Los fetiches no son objetos de investigación, sino de adoración. Pertenecen al
ámbito de la fe, jamás al de la ciencia. Por eso prefiero a los hombres que se
afeitan con navaja: me gusta lamer esas pequeñas gotas de sangre que aparecen,
como flores que estallan, desde las partes ocultas a nuestros ojos. Fernando
empezó a afeitarse con maquinilla eléctrica. No deja huellas. Impoluta.

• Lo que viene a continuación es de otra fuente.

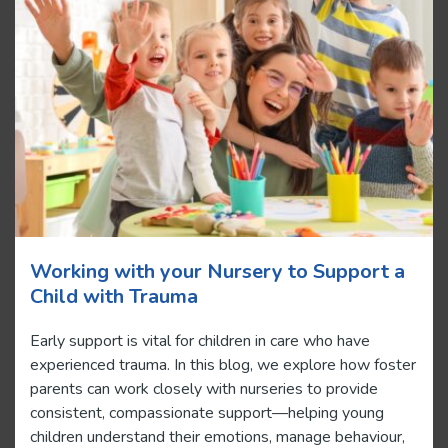
Working with your Nursery to Support a
Child with Trauma
Early support is vital for children in care who have
experienced trauma. In this blog, we explore how foster
parents can work closely with nurseries to provide
consistent, compassionate support—helping young
children understand their emotions, manage behaviour,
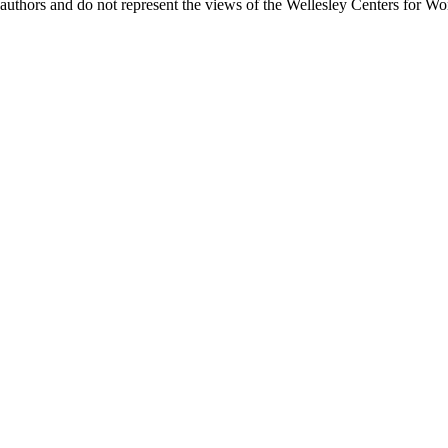
uthors and do not represent the views of the Wellesley Centers for Wo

Discreta. Sólo podía lamer un poco de jabón o de loción.
Yo hubiera
preferido seguir haciendo el amor en su apartamento o en los hoteles, pero él
insistió en que quería acostumbrarse al mío. Me pareció que quería decir que
quería acostumbrarse a los cuellos. Maldita la falta que hacía. Era algo que no
necesitábamos compartir, como no hay necesidad de compartir la lectura del
periódico o las discusiones con la madre. De vez en cuando, lo sorprendía
mirando solitariamente aquellos cuellos, como si quisiera descubrir algo
oculto.
—Es inútil —le
dije—. Nadie ve lo que otro ve.
Quizá esta frase le
sirvió para despedirse. Porque se fue para siempre.
—Siento que todos
esos cuellos me están mirando —me dijo.
Qué curioso. Yo sé
que soy fetichista, pero hasta entonces no me había dado cuenta de que él era
un poco paranoico. Los cuellos no son ojos, Fernando: son sexos.